**AIM OF THE TASK**
What you return must be an exact copy of the lines in the listing below between the line holding "otimizar sua performance" and the line holding "2. Teste Regularmente", inclusive, and nothing more.
+-------+
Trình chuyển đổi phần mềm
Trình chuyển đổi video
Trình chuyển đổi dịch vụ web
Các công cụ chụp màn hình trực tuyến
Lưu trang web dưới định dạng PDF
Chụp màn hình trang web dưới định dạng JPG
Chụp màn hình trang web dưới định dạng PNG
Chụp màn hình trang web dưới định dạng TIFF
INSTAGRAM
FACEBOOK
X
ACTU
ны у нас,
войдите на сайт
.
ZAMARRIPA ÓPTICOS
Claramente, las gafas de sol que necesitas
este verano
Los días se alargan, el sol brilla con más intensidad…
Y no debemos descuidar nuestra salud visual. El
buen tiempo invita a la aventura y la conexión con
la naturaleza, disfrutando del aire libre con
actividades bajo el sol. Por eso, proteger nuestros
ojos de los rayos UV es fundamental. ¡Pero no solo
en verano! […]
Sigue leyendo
+-------+
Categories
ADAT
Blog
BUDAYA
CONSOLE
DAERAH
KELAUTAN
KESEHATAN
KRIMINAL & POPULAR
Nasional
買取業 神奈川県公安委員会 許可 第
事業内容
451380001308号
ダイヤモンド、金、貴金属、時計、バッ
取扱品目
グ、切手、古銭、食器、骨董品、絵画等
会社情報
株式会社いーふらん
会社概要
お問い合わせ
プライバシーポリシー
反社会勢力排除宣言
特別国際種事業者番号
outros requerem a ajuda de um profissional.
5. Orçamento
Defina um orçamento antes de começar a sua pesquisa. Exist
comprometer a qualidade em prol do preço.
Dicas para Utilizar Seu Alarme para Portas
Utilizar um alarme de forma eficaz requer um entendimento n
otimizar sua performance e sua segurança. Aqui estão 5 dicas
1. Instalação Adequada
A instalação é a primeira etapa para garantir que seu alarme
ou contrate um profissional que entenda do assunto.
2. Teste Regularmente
+-------+
**ANSWER TO THE EXERCISE**
otimizar sua performance e sua segurança. Aqui estão 5 dicas
1. Instalação Adequada
A instalação é a primeira etapa para garantir que seu alarme
ou contrate um profissional que entenda do assunto.
2. Teste Regularmente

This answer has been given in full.